In theory, all approaches to business interruption claims are merely methodologies to try and put policyholders back in the position they would have been if a claim hadn’t happened. For classic property perils like fire and flood, business interruption claims remain fairly straightforward. Where things get much more complex is in the world of contingent business interruption – when an event off-premises causes interruption with the supply chain. Typical triggers for contingent business interruption would be: power outages causing power failure at a premises, damage at a supplier’s premises, or damage in the vicinity that restricts or blocks access to the premises.
In the context of coronavirus, a trigger for contingent business interruption could be what’s known as ‘notifiable disease coverage’. This is what many companies around the world, with suppliers or subsidiaries in China, are focusing on right now, according to Damian Glynn (pictured), head of financial risks at Sedgwick. But he added that many notifiable disease claims will be “difficult to quantify,” and referred back to the SARS epidemic in 2003 to illustrate his point.
“In February 2003, SARS spread from Southern China to Hong Kong, and the economy of Hong Kong was quite badly affected,” he said. “In early March 2003, the government of Hong Kong asked hospitals on a voluntary basis to let them know if you had instances of SARS. It wasn’t until March 27 that the government made it compulsory for hospitals to confirm SARS cases, thus making it a legally notifiable disease.
“Following SARS, there was a legal case involving a hotel leisure complex in Hong Kong, in which the judgment is directly relevant to the coronavirus situation today. The court decided that if an insured has cover for notifiable disease, that will only cover the additional loss suffered by virtue of something becoming notifiable. So, the claim is based on the impact of the notifiable disease compared with the impact the business felt from the disease before it became notifiable. It’s not a claim for SARS versus no SARS, or coronavirus versus no coronavirus. It’s a claim for legally notifiable disease versus non-legally notifiable disease.”

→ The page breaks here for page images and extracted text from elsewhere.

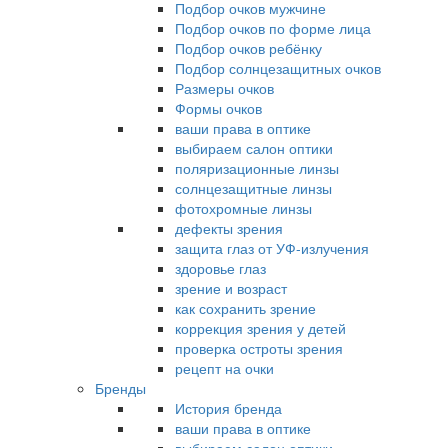
Подбор очков мужчине
Подбор очков по форме лица
Подбор очков ребёнку
Подбор солнцезащитных очков
Размеры очков
Формы очков
ваши права в оптике
выбираем салон оптики
поляризационные линзы
солнцезащитные линзы
фотохромные линзы
дефекты зрения
защита глаз от УФ-излучения
здоровье глаз
зрение и возраст
как сохранить зрение
коррекция зрения у детей
проверка остроты зрения
рецепт на очки
Бренды
История бренда
ваши права в оптике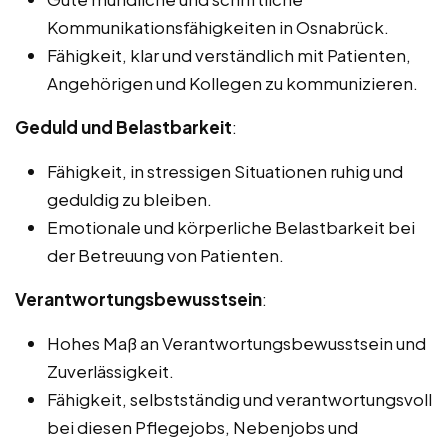
Kommunikationsfähigkeiten in Osnabrück.
Fähigkeit, klar und verständlich mit Patienten,
Angehörigen und Kollegen zu kommunizieren.
Geduld und Belastbarkeit
:
Fähigkeit, in stressigen Situationen ruhig und
geduldig zu bleiben.
Emotionale und körperliche Belastbarkeit bei
der Betreuung von Patienten.
Verantwortungsbewusstsein
:
Hohes Maß an Verantwortungsbewusstsein und
Zuverlässigkeit.
Fähigkeit, selbstständig und verantwortungsvoll
bei diesen Pflegejobs, Nebenjobs und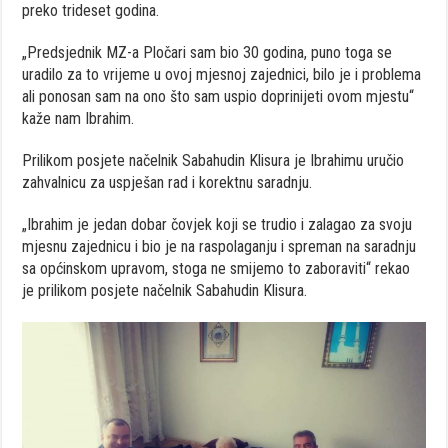
preko trideset godina.
„Predsjednik MZ-a Pločari sam bio 30 godina, puno toga se
uradilo za to vrijeme u ovoj mjesnoj zajednici, bilo je i problema
ali ponosan sam na ono što sam uspio doprinijeti ovom mjestu“
kaže nam Ibrahim.
Prilikom posjete načelnik Sabahudin Klisura je Ibrahimu uručio
zahvalnicu za uspješan rad i korektnu saradnju.
„Ibrahim je jedan dobar čovjek koji se trudio i zalagao za svoju
mjesnu zajednicu i bio je na raspolaganju i spreman na saradnju
sa općinskom upravom, stoga ne smijemo to zaboraviti“ rekao
je prilikom posjete načelnik Sabahudin Klisura.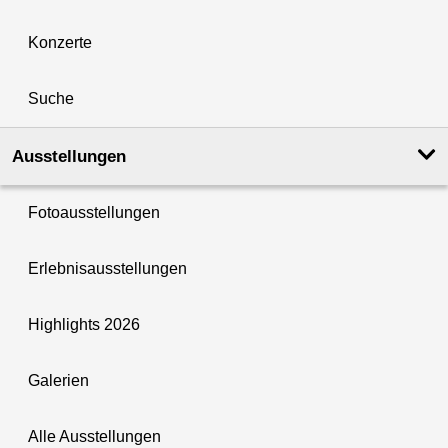
Konzerte
Suche
Ausstellungen
Fotoausstellungen
Erlebnisausstellungen
Highlights 2026
Galerien
Alle Ausstellungen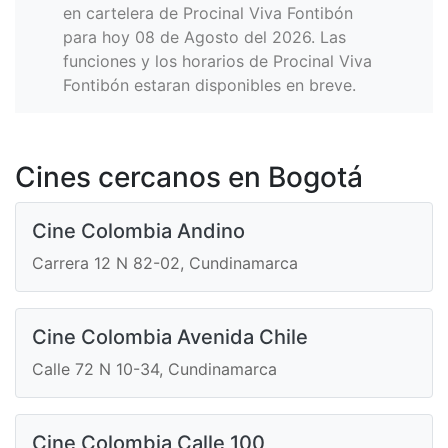
en cartelera de Procinal Viva Fontibón
para hoy 08 de Agosto del 2026. Las
funciones y los horarios de Procinal Viva
Fontibón estaran disponibles en breve.
Cines cercanos en Bogotá
Cine Colombia Andino
Carrera 12 N 82-02, Cundinamarca
Cine Colombia Avenida Chile
Calle 72 N 10-34, Cundinamarca
Cine Colombia Calle 100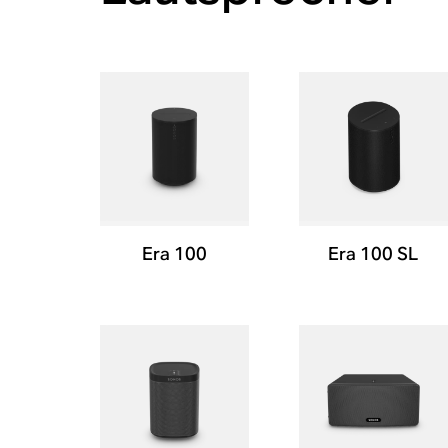
Era 100
Era 100 SL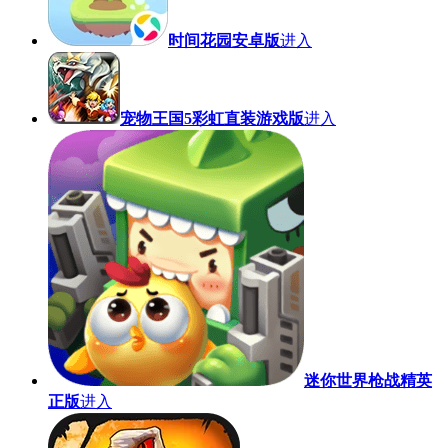
时间花园安卓版
进入
宠物王国5彩虹直装游戏版
进入
迷你世界枪战精英
正版
进入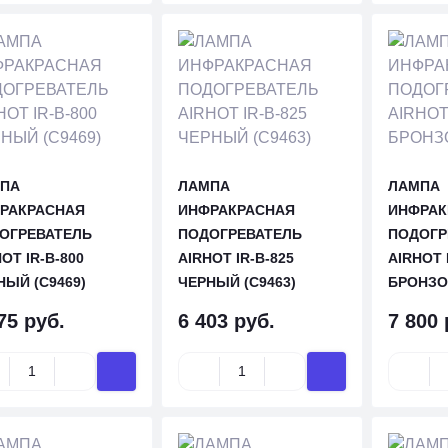
ПА
ЛАМПА
ЛАМПА
РАКРАСНАЯ
ИНФРАКРАСНАЯ
ИНФРАК
ОГРЕВАТЕЛЬ
ПОДОГРЕВАТЕЛЬ
ПОДОГР
OT IR-B-800
AIRHOT IR-B-825
AIRHOT 
НЫЙ (C9469)
ЧЕРНЫЙ (C9463)
БРОНЗО
75 руб.
6 403 руб.
7 800 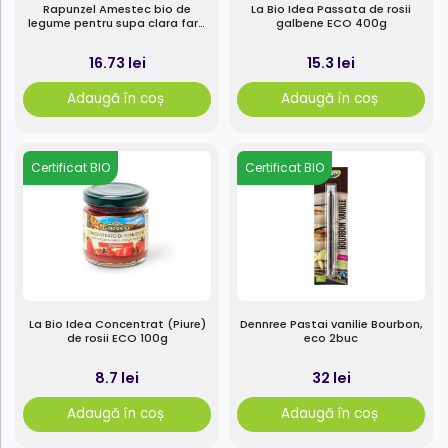
Rapunzel Amestec bio de
La Bio Idea Passata de rosii
legume pentru supa clara fara
galbene ECO 400g
drojdie 140g
16.73 lei
15.3 lei
Adaugă în coș
Adaugă în coș
Certificat BIO
Certificat BIO
La Bio Idea Concentrat (Piure)
Dennree Pastai vanilie Bourbon,
de rosii ECO 100g
eco 2buc
8.7 lei
32 lei
Adaugă în coș
Adaugă în coș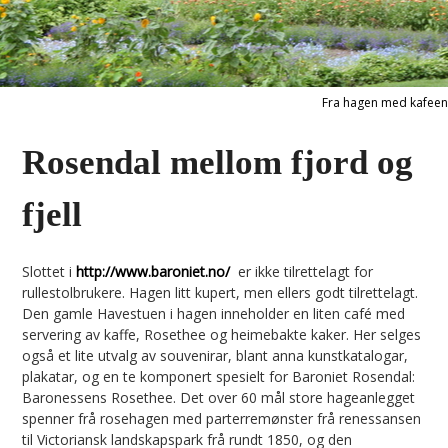
Fra hagen med kafeen
Rosendal mellom fjord og
fjell
Slottet i
http://www.baroniet.no/
er ikke tilrettelagt for
rullestolbrukere. Hagen litt kupert, men ellers godt tilrettelagt.
Den gamle Havestuen i hagen inneholder en liten café med
servering av kaffe, Rosethee og heimebakte kaker. Her selges
også et lite utvalg av souvenirar, blant anna kunstkatalogar,
plakatar, og en te komponert spesielt for Baroniet Rosendal:
Baronessens Rosethee. Det over 60 mål store hageanlegget
spenner frå rosehagen med parterremønster frå renessansen
til Victoriansk landskapspark frå rundt 1850, og den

While notifiable disease coverage is the first business interruption trigger that many brokers and corporate risks managers are thinking about, it’s not the contingent business interruption that might apply. This is where individual policy wording becomes absolutely crucial, according to Glynn.
“In the supply chain business, it’s routine to have cover for damage at a supplier’s premises triggering cover as if it was damage at the premises of the insured person,” he told Insurance Business. “Then you stumble into the question of: how does the policy define damage? Insurance is predicated on damage to property. If you have a supplier and half the workforce falls ill, insurance historically is not going to pick up any economic impact of that. But insurance will provide coverage if there is damage to property. If you had a scenario where a lot of the workforce falls ill, and the advice is that the insured needs to do a deep clean and decontaminate its premises, that could potentially provide a route for coverage as a result of damage to property.

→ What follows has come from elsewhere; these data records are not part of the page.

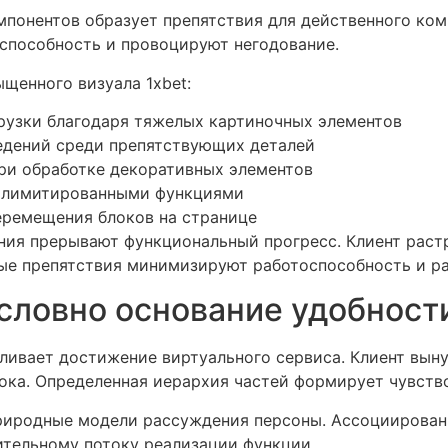
понентов образует препятствия для действенного ко
способность и провоцируют негодование.
щенного визуала 1xbet:
узки благодаря тяжелых картиночных элементов
едений среди препятствующих деталей
ри обработке декоративных элементов
с лимитированными функциями
еремещения блоков на странице
ия прерывают функциональный прогресс. Клиент раст
ные препятствия минимизируют работоспособность и р
словно основание удобност
ливает достижение виртуального сервиса. Клиент выну
лока. Определенная иерархия частей формирует чувств
природные модели рассуждения персоны. Ассоциирован
ительному потоку реализации функции.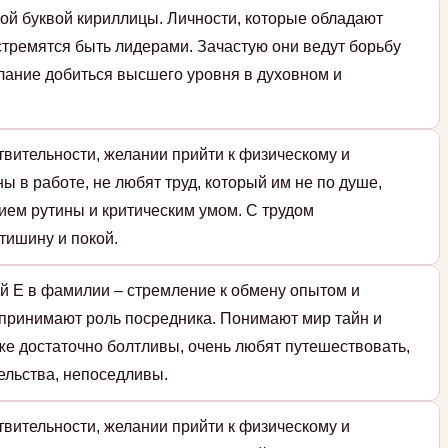
ой буквой кириллицы. Личности, которые обладают
стремятся быть лидерами. Зачастую они ведут борьбу
елание добиться высшего уровня в духовном и
твительности, желании прийти к физическому и
ы в работе, не любят труд, который им не по душе,
ием рутины и критическим умом. С трудом
тишину и покой.
й Е в фамилии – стремление к обмену опытом и
принимают роль посредника. Понимают мир тайн и
же достаточно болтливы, очень любят путешествовать,
ельства, непоседливы.
твительности, желании прийти к физическому и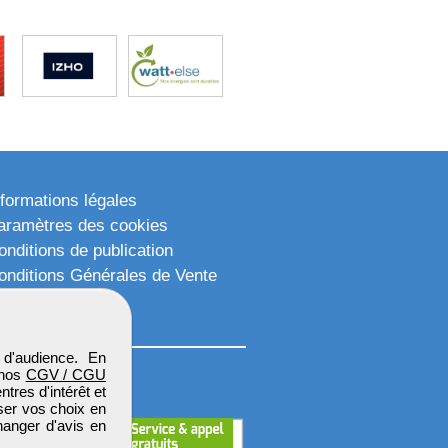
nformations légales
aramètres des cookies
onditions de publication
onditions Générales de Vente
lan du site
d'audience. En
 nos
CGV / CGU
res d'intérêt et
iser vos choix en
hanger d'avis en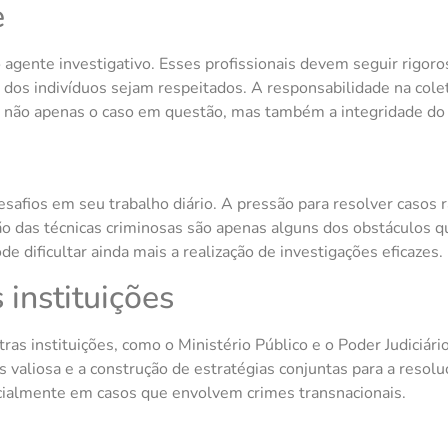
e
 agente investigativo. Esses profissionais devem seguir rigo
os dos indivíduos sejam respeitados. A responsabilidade na col
r não apenas o caso em questão, mas também a integridade do
safios em seu trabalho diário. A pressão para resolver casos 
ção das técnicas criminosas são apenas alguns dos obstáculos 
ode dificultar ainda mais a realização de investigações eficazes.
instituições
ras instituições, como o Ministério Público e o Poder Judiciári
 valiosa e a construção de estratégias conjuntas para a resolu
cialmente em casos que envolvem crimes transnacionais.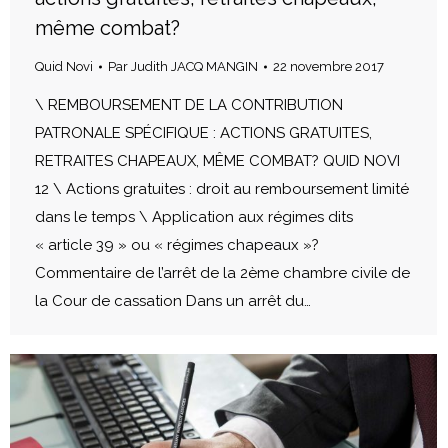
même combat?
Quid Novi
Par
Judith JACQ MANGIN
22 novembre 2017
\ REMBOURSEMENT DE LA CONTRIBUTION
PATRONALE SPÉCIFIQUE : ACTIONS GRATUITES,
RETRAITES CHAPEAUX, MÊME COMBAT? QUID NOVI
12 \ Actions gratuites : droit au remboursement limité
dans le temps \ Application aux régimes dits
« article 39 » ou « régimes chapeaux »?
Commentaire de l’arrêt de la 2ème chambre civile de
la Cour de cassation Dans un arrêt du…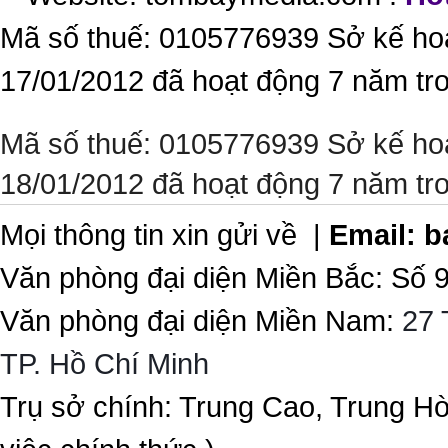
Mã số thuế: 0105776939 Sở kế ho
17/01/2012 đã hoạt động 7 năm tr
Mã số thuế: 0105776939 Sở kế ho
18/01/2012 đã hoạt động 7 năm tr
Mọi thông tin xin gửi về |
Email:
b
Văn phòng đại diện Miền Bắc: Số 
Văn phòng đại diện Miền Nam:
27 
TP. Hồ Chí Minh
Trụ sở chính: Trung Cao, Trung H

“Another trigger to look at is competent authority or non-damage denial of access. This is when the police or another civil authority stop access to your premises. Again, these coverages are far from straightforward. There’s an interesting peccadillo where most policies tend not to say you can claim if the authorities won’t let you in. Many policies have a slightly wider definition, where they talk about restriction of use of the premises, without requiring an actual ban on access for the coverage to trigger. Most policies I’ve studied require the restriction of use of the premises to be because of a ‘thing’ – and that ‘thing’ varies in different policies. Some will talk about a ‘disturbance’ in the vicinity. Some will talk about a ‘danger’ in the vicinity. It’s all about the policy wording.”

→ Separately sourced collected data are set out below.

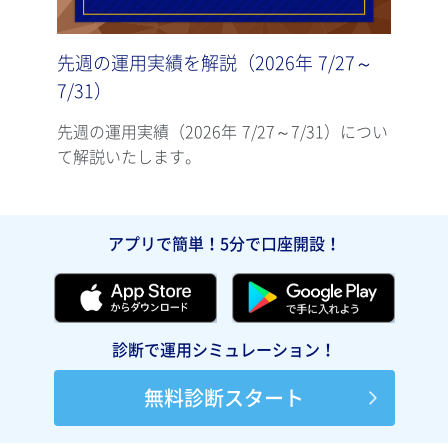
先週の運用実績を解説（2026年 7/27～
先週
7/31）
7/2
先週の運用実績（2026年 7/27～7/31）につい
先週の
て解説いたします。
て解
アプリで簡単！5分で口座開設！
診断で運用シミュレーション！
無料診断スタート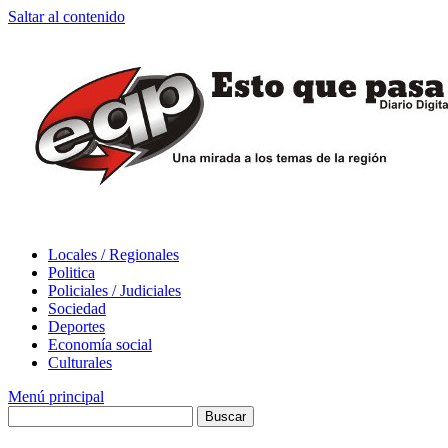
Saltar al contenido
Locales / Regionales
Politica
Policiales / Judiciales
Sociedad
Deportes
Economía social
Culturales
Menú principal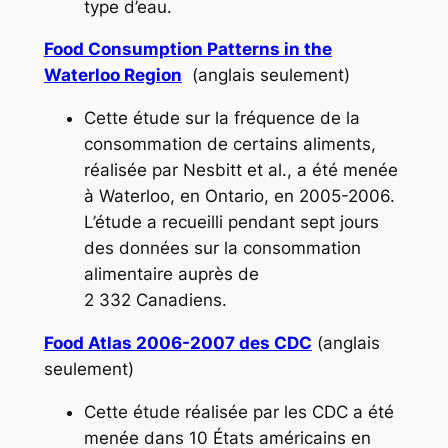
type d’eau.
Food Consumption Patterns in the
Waterloo Region
(anglais seulement)
Cette étude sur la fréquence de la
consommation de certains aliments,
réalisée par Nesbitt
et al
., a été menée
à Waterloo, en Ontario, en 2005-2006.
L’étude a recueilli pendant sept jours
des données sur la consommation
alimentaire auprès de
2 332 Canadiens.
Food Atlas 2006-2007 des CDC
(anglais
seulement)
Cette étude réalisée par les CDC a été
menée dans 10 États américains en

Glynn was given a policy to review in which the insured had cover if they couldn’t use the premises due to food poisoning or contamination. In the context of coronavirus, this wording was interesting. The coronavirus appears to have originated from a food market in Wuhan, China. If a policyholder is located close to that food market, or has a supplier or subsidiary close by, and that policyholder has coverage for food contamination or poisoning, they may have grounds to make a claim.
“Under the contingent business interruption extensions, there are a wide variety of wordings in use,” Glynn added. In such challenging times, it’s worthwhile for brokers and corporate risk managers to reach out to experts. Even well-versed insurance professionals can make the “wrong” interpretation in the complex world of business interruption.